Analyses of metabolites in the growth medium.

T. kodakarensis KUW1, KGDH1, KOGOR1, and KSCS1 cells were cultivated in ASW-YT-Pyr media at 85°C. After 4 and 8 h, aliquots of the cultures were taken, cooled on ice, and centrifuged (17,000 × g, 5 min, 4°C). The supernatants were filtered with USY-1 disposable ultrafilter units (Advantec, Tokyo, Japan). In analyses of amino acids, 10-μl aliquots were applied to a Shim-pack Amino-Li column (100 by 6.0 mm; Shimadzu) at 39°C. The mobile phase was a gradient of 7% 2-methoxyethanol in 50 mM lithium citrate buffer (pH 2.6) and 100 mM lithium citrate buffer (pH 10) at a flow rate of 0.6 ml min⁻¹. Amino acids were subjected to postcolumn derivatization using o-phthalaldehyde and detected with a fluorescence detector (RF-10A_XL; Shimadzu) with excitation and emission wavelengths of 350 and 450 nm, respectively. For analyses of organic acids, 50-μl aliquots were applied to two consecutive Shim-pack SCR-102H (300 by 8 mm) columns at 45°C. The mobile phase was 5 mM p-toluenesulfonic acid at a flow rate of 0.8 ml min⁻¹. An electric conductivity detector (CDD-6A; Shimadzu) was used for detection.

Thermostabilities of metabolites.

For Glu, Ala, Val, Leu, pyruvate, succinate, and acetate, whose concentrations in the medium could clearly be quantified by high-performance liquid chromatography (HPLC) with the methods described above, thermal degradation was measured after 4 and 8 h of incubation of the medium at 85°C. For 2-oxoglutarate, a reductive GDH reaction was applied. 2-Oxoglutaric acid (2 mM) was incubated at 85°C in 200 mM sodium phosphate buffer (pH 7.0). After cooling on ice, a 50-μl aliquot was added into 950 μl of a GDH reaction mixture consisting of 0.2 mM NADPH (Oriental Yeast), 5 mM NH₄Cl, and 12 U l-glutamic dehydrogenase from bovine liver (Sigma-Aldrich, St. Louis, MO) in 200 mM sodium phosphate buffer (pH 7.0). The mixture was incubated at 25°C, and the amount of 2-oxoglutarate was determined spectrophotometrically at 340 nm. For succinyl-CoA, the hydroxamate method was applied (40, 51). After incubation of 10 mM succinyl-CoA at 85°C in 200 mM sodium phosphate buffer (pH 7.0), a 100-μl aliquot was mixed with 250 μl of 50 mM hydroxylamine and incubated for 30 min at room temperature. After the reaction, 200 μl of 20% trichloroacetic acid and 150 μl of 1 M FeCl₃ were added to the mixture, and formation of the iron succinohydroxymate complex derived from succinyl-CoA was determined spectrophotometrically at 520 nm.

RESULTS

Examination of amino acid dehydrogenase activities in T. kodakarensis.
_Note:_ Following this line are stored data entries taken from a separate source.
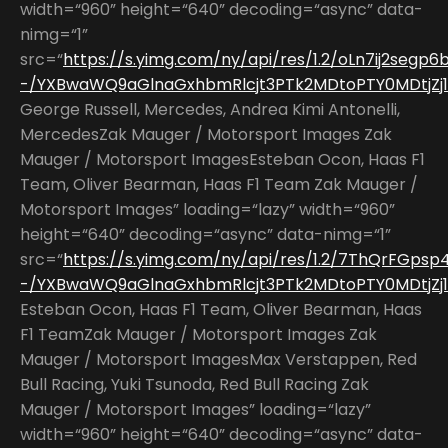
width=“960” height=“640” decoding=“async” data-
nimg=“1”
src=“
https://s.yimg.com/ny/api/res/1.2/oLn7ij2segp
-/YXBwaWQ9aGlnaGxhbmRlcjt3PTk2MDtoPTY0MDtjZj13
George Russell, Mercedes, Andrea Kimi Antonelli,
MercedesZak Mauger / Motorsport Images Zak
Mauger / Motorsport ImagesEsteban Ocon, Haas F1
Team, Oliver Bearman, Haas F1 Team Zak Mauger /
Motorsport Images” loading=“lazy” width=“960”
height=“640” decoding=“async” data-nimg=“1”
src=“
https://s.yimg.com/ny/api/res/1.2/7ThQrFGpsp
-/YXBwaWQ9aGlnaGxhbmRlcjt3PTk2MDtoPTY0MDtjZj13
Esteban Ocon, Haas F1 Team, Oliver Bearman, Haas
F1 TeamZak Mauger / Motorsport Images Zak
Mauger / Motorsport ImagesMax Verstappen, Red
Bull Racing, Yuki Tsunoda, Red Bull Racing Zak
Mauger / Motorsport Images” loading=“lazy”
width=“960” height=“640” decoding=“async” data-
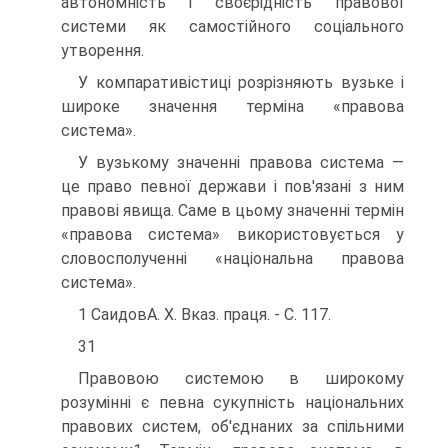
автономність і своєрідність правової
системи як самостійного соціального
утворення.
У компаративістиці розрізняють вузьке і
широке значення терміна «правова
система».
У вузькому значенні правова система —
це право певної держави і пов'язані з ним
правові явища. Саме в цьому значенні термін
«правова система» використовується у
словосполученні «національна правова
система».
1 СаидовА. X. Вказ. праця. - С. 117.
31
Правовою системою в широкому
розумінні є певна сукупність національних
правових систем, об'єднаних за спільними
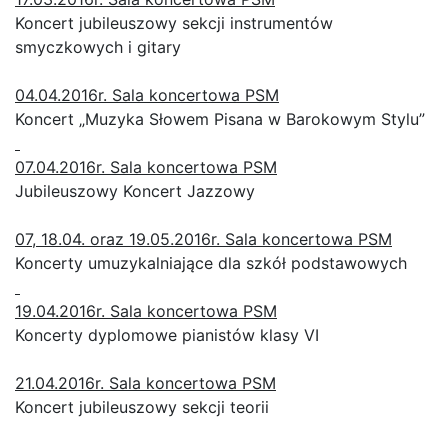
Koncert jubileuszowy sekcji instrumentów
smyczkowych i gitary
04.04.2016r. Sala koncertowa PSM
Koncert „Muzyka Słowem Pisana w Barokowym Stylu”
07.04.2016r. Sala koncertowa PSM
Jubileuszowy Koncert Jazzowy
07, 18.04. oraz 19.05.2016r. Sala koncertowa PSM
Koncerty umuzykalniające dla szkół podstawowych
19.04.2016r. Sala koncertowa PSM
Koncerty dyplomowe pianistów klasy VI
21.04.2016r. Sala koncertowa PSM
Koncert jubileuszowy sekcji teorii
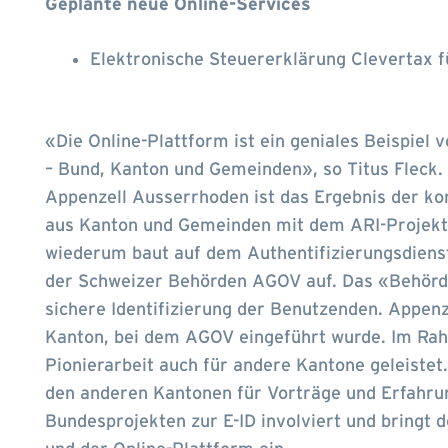
Geplante neue Online-Services
Elektronische Steuererklärung Clevertax f
«Die Online-Plattform ist ein geniales Beispiel
– Bund, Kanton und Gemeinden», so Titus Fleck. D
Appenzell Ausserrhoden ist das Ergebnis der k
aus Kanton und Gemeinden mit dem ARI-Projektt
wiederum baut auf dem Authentifizierungsdiens
der Schweizer Behörden AGOV auf. Das «Behörde
sichere Identifizierung der Benutzenden. Appen
Kanton, bei dem AGOV eingeführt wurde. Im Rah
Pionierarbeit auch für andere Kantone geleistet.
den anderen Kantonen für Vorträge und Erfahru
Bundesprojekten zur E-ID involviert und bringt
We first examined whether there were any other amino acid dehydrogenase activities in the cell extracts of T. kodakarensis in addition to GDH. Cells were grown in ASW-YT-S⁰ and ASW-YT-Pyr. Cell growth in the former medium can be considered to be dependent on amino acid catabolism, whereas the metabolism of pyruvate, a 2-oxoacid, is dominant in the latter medium. NAD⁺ and NADP⁺ were used as electron acceptors. As expected, high levels of dehydrogenase activity toward Glu were observed in the extracts of cells grown in ASW-YT-S⁰ (see Table S2 in the supplemental material). NADP⁺-dependent activity was three orders of magnitude higher than that with NAD⁺. Similar levels of activity were also observed in ASW-YT-Pyr. Concerning other amino acids, although much lower than the GDH activity, a significant level of NAD⁺-dependent threonine dehydrogenase (ThrDH) activity was observed. We also observed low levels of NADP⁺-dependent dehydrogenase activities toward Gln and Cys in both media. Interestingly, NADP⁺-dependent activity toward Ala and Val was detected only in ASW-YT-Pyr medium. Activities on other amino acids were not detected.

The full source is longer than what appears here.